Data to examine: Begin

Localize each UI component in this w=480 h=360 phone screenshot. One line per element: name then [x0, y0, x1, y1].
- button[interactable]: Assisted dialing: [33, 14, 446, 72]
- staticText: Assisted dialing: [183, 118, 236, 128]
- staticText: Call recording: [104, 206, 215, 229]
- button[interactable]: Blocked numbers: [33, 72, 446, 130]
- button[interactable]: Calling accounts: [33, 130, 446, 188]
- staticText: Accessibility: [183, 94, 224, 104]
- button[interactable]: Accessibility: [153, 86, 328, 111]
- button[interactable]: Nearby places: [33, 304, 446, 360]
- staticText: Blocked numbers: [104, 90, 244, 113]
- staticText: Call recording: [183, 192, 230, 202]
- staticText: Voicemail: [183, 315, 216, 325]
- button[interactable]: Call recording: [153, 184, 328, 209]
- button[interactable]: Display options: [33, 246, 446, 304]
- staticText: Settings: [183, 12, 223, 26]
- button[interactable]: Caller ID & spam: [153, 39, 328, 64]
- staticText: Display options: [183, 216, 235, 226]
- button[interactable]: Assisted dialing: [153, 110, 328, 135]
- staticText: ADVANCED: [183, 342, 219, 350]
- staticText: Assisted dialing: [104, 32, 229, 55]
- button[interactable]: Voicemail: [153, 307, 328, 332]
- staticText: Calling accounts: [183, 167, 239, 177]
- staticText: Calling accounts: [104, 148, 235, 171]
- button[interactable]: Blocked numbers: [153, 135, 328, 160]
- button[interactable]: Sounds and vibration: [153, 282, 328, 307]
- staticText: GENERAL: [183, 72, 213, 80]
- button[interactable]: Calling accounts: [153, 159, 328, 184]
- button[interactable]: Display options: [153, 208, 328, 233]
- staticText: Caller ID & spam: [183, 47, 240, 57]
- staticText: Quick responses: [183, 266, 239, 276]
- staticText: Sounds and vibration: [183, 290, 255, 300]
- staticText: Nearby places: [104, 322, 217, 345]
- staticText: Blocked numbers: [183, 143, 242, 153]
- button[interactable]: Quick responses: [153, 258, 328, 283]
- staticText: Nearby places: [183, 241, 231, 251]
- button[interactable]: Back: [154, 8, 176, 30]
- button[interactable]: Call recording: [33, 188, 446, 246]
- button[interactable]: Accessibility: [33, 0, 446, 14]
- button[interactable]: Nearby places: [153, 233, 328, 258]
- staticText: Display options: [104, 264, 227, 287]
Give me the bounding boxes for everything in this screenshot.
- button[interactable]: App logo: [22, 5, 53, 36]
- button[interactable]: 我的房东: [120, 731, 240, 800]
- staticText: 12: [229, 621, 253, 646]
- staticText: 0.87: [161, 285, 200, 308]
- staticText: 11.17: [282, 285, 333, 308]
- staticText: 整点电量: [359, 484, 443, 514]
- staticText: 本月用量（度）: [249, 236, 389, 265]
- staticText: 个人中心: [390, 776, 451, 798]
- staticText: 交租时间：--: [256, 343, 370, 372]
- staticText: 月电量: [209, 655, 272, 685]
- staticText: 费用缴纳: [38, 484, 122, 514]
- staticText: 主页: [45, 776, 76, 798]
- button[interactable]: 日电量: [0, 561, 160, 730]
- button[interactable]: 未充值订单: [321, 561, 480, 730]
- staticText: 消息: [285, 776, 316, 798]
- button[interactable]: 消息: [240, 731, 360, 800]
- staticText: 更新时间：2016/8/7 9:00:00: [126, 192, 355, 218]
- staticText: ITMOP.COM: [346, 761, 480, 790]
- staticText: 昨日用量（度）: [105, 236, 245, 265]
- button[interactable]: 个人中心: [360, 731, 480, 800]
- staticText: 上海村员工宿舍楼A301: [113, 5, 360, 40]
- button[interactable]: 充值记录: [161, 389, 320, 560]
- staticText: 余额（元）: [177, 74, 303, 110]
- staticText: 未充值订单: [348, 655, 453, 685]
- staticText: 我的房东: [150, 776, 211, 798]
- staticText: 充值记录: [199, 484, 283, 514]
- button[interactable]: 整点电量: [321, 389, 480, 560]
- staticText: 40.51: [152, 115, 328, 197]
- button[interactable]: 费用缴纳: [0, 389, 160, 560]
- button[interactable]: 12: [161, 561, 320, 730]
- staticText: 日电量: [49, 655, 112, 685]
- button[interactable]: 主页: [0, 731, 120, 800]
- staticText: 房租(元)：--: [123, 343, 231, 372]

Data to examine: End

— Work to be completed —
Show the lines of the data that hold the word "Calling".

— Exercise answer —
- button[interactable]: Calling accounts: [33, 130, 446, 188]
- staticText: Calling accounts: [183, 167, 239, 177]
- staticText: Calling accounts: [104, 148, 235, 171]
- button[interactable]: Calling accounts: [153, 159, 328, 184]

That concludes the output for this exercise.